El 73,3% de los habitantes de Barcelona valora positivamente el suministro del agua, gestionado por Agbar, y sólo el 26,7% está a favor de un cambio de prestador. Estas cifras chocan con los intereses del actual equipo de gobierno y, especialmente, con el proyecto de Eloi Badia, regidor de Presidència, quien recientemente ya ha fracasado con su propuesta de crear un tanatorio público.

Los barceloneses están contentos con el servicio del agua. Según una encuesta telefónica realizada a 800 personas por Time Consultants, los ciudadanos califican con un 6 de media la calidad del agua en la capital catalana.

El sondeo, avanzado por La Vanguardia, revela que el 46,1% de los entrevistados le pone un notable o un sobresaliente a la calidad del agua, mientras que el 22,3% opta por el suspenso.

El mayor grado de satisfacción del agua se centra en Nou Barris, cuyos habitantes le ponen una puntuación del 7,3, una cifra ligeramente superior al 7,1 de los gracienses. El distrito más crítico con la calidad del agua es Les Corts. La puntuación media, en este caso, es del 5,2.

LA INDEMNIZACIÓN

El grado de satisfacción de los barceloneses con el servicio del agua es del 7,2. El servicio más valorado es el del gas (7,4), mientras que el de la electricidad recibe una puntuación del 6,6.
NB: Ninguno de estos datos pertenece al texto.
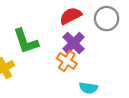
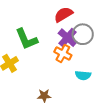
gray circle: (107, 19) -> (83, 34), moved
La encuesta confirma que las principales preocupaciones de los ciudadanos de Barcelona no pasan por la municipalización de los servicios básicos. La masificación turística (17%), el tráfico (16,4%), la inseguridad ciudadana (15,5%), la contaminación (13,6%) y la suciedad en las calles (12,1%) son los problemas que más inquietan a los barceloneses.
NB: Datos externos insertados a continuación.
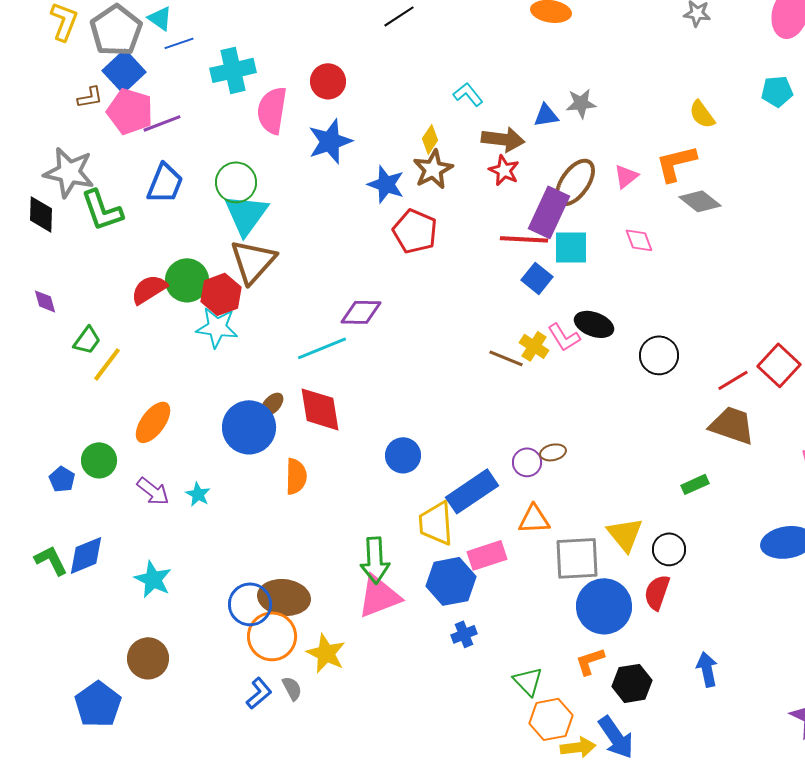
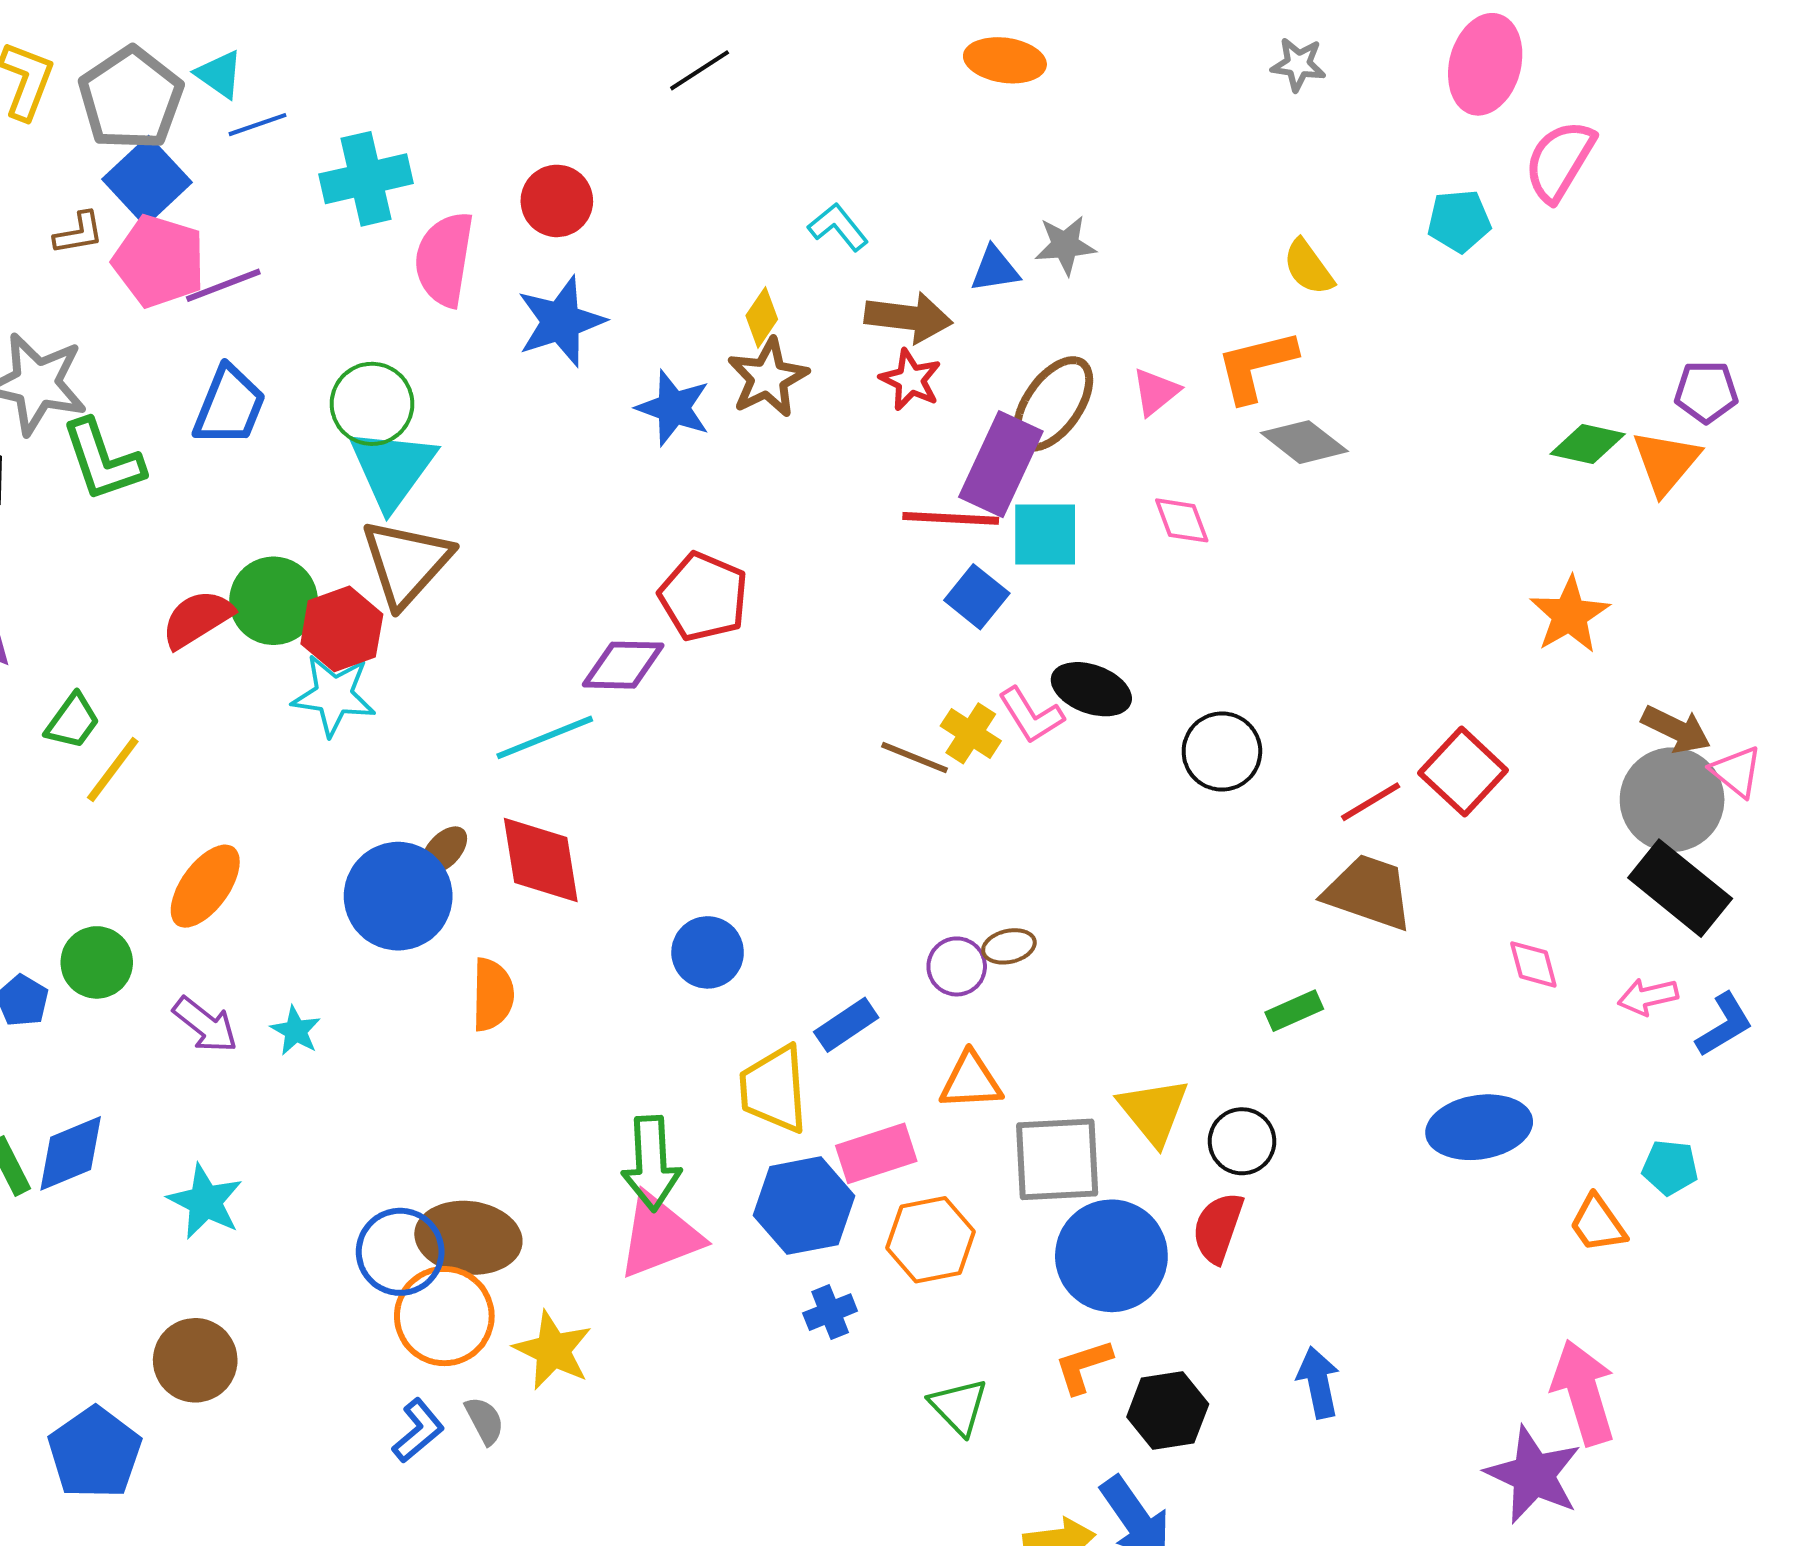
red pentagon: (415, 231) -> (704, 597), moved
blue rectangle: (472, 491) -> (846, 1025), size x0.6
orange hexagon: (551, 719) -> (931, 1240), moved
El suministro y la calidad del agua (puesto número 38) no forma parte de las principales preocupaciones de los barceloneses, que demandan más limpieza, mejores servicios de salud y más seguridad al Ayuntamiento.

La indemnización que el consistorio debería abonar a Agbar por romper el sistema mixto actual y municipalizar el sistema del agua rondaría los 1.000 millones de euros, una cifra muy elevada y totalmente injustificada por el grado de satisfacción actual de los ciudadanos. Los casos recientes de municipalización del agua de París y Berlín, por ejemplo, también desaconsejan un nuevo estatus. “El del agua no es un problema económico, sino ideológico”, sostiene Francesc Sibina, uno de los expertos del tema y presidente de la Cámara de Concesionarios y Empresas vinculadas al sector público.